Full Picture

Extension usage examples:

Here's how our browser extension sees the article:
May be slightly imbalanced

Article summary:

1. ScienceDirect.com has 472,404 search results for articles related to skin lesions.

2. The articles include research and review articles on topics such as skin lesion segmentation and classification, monitoring of pigmented skin lesions using 3D whole body imaging, and multi-modal deep learning frameworks for multi-label skin lesion classification.

3. The publications range from medical journals like the Journal of the American Academy of Dermatology to computer science journals like Computers in Biology and Medicine.

Article analysis:

The article titled "Skin lesion - Search | ScienceDirect.com" provides a comprehensive list of research articles and review articles related to skin lesion segmentation, classification, and monitoring. The search results are sorted by relevance and date, allowing readers to easily find the most recent and relevant studies.

One potential bias in this article is that it only includes studies published on ScienceDirect.com, which may not represent the entire body of research on skin lesions. Additionally, the search results are sorted by relevance and date, which could potentially prioritize certain studies over others based on their popularity or publication date rather than their scientific rigor or quality.

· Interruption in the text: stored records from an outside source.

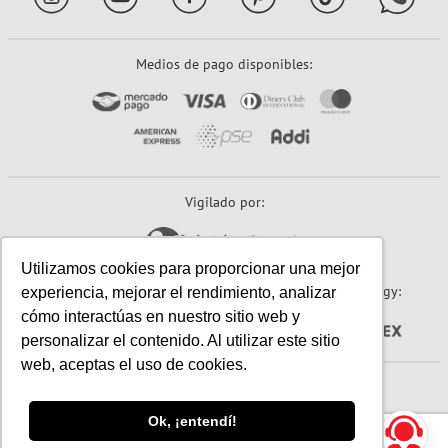
Medios de pago disponibles:
Vigilado por:
Utilizamos cookies para proporcionar una mejor
Sitio seguro:
Powered By:
Technology:
experiencia, mejorar el rendimiento, analizar
cómo interactúas en nuestro sitio web y
personalizar el contenido. Al utilizar este sitio
web, aceptas el uso de cookies.
© 2026 Papeles Primavera S.A. (Primavera). Todos los derechos reservados.
Ok, ¡entendí!
☰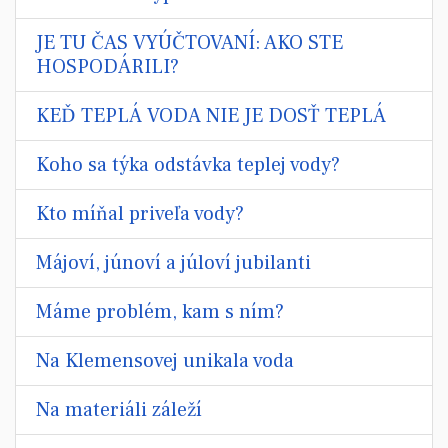
JE TU ČAS VYÚČTOVANÍ: AKO STE
HOSPODÁRILI?
KEĎ TEPLÁ VODA NIE JE DOSŤ TEPLÁ
Koho sa týka odstávka teplej vody?
Kto míňal priveľa vody?
Májoví, júnoví a júloví jubilanti
Máme problém, kam s ním?
Na Klemensovej unikala voda
Na materiáli záleží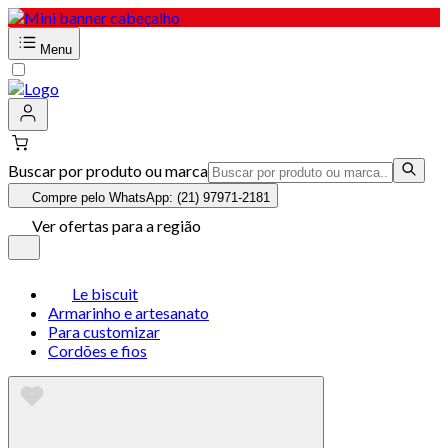
Menu
Buscar por produto ou marca
Compre pelo WhatsApp: (21) 97971-2181
Ver ofertas para a região
Le biscuit
Armarinho e artesanato
Para customizar
Cordões e fios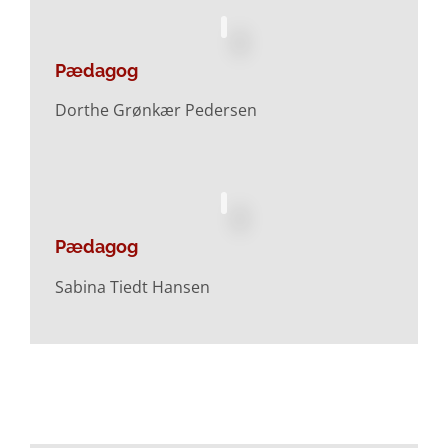
Pædagog
Dorthe Grønkær Pedersen
Pædagog
Sabina Tiedt Hansen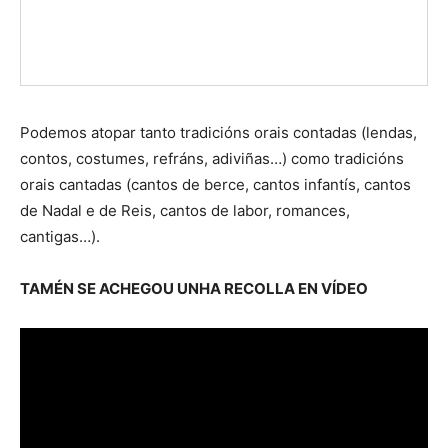
Podemos atopar tanto tradicións orais contadas (lendas,
contos, costumes, refráns, adiviñas…) como tradicións
orais cantadas (cantos de berce, cantos infantís, cantos
de Nadal e de Reis, cantos de labor, romances,
cantigas…).
TAMÉN SE ACHEGOU UNHA RECOLLA EN VÍDEO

The article does not appear to contain any unsupported claims or promotional content. However, it is important to note that some of the studies listed may have been funded by pharmaceutical companies or other organizations with a vested interest in promoting certain treatments or technologies for skin lesions.

One potential missing point of consideration is the impact of socioeconomic factors on skin lesion diagnosis and treatment. For example, individuals from lower-income backgrounds may have less access to dermatologists or advanced imaging technologies, leading to disparities in care.

Overall, while this article provides a useful resource for researchers and healthcare professionals interested in skin lesion segmentation and classification, readers should be aware of potential biases in the selection and presentation of studies.